Activity: Return every record verbatim, omitting all pictures.

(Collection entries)
:::

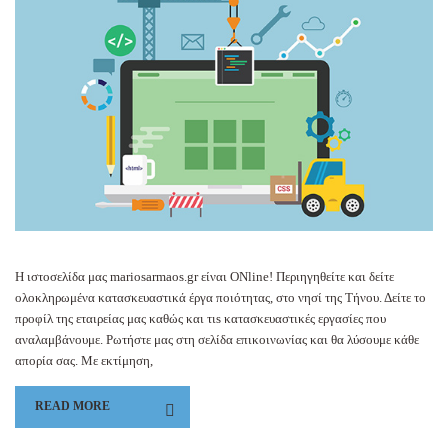
Η ιστοσελίδα μας mariosarmaos.gr είναι ΟΝline! Περιηγηθείτε και δείτε
ολοκληρωμένα κατασκευαστικά έργα ποιότητας, στο νησί της Τήνου. Δείτε το
προφίλ της εταιρείας μας καθώς και τιs κατασκευαστικές εργασίες που
αναλαμβάνουμε. Ρωτήστε μας στη σελίδα επικοινωνίας και θα λύσουμε κάθε
απορία σας. Με εκτίμηση,
READ MORE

:::

Response to the task:
Η ιστοσελίδα μας mariosarmaos.gr είναι ΟΝline! Περιηγηθείτε και δείτε
ολοκληρωμένα κατασκευαστικά έργα ποιότητας, στο νησί της Τήνου. Δείτε το
προφίλ της εταιρείας μας καθώς και τιs κατασκευαστικές εργασίες που
αναλαμβάνουμε. Ρωτήστε μας στη σελίδα επικοινωνίας και θα λύσουμε κάθε
απορία σας. Με εκτίμηση,
READ MORE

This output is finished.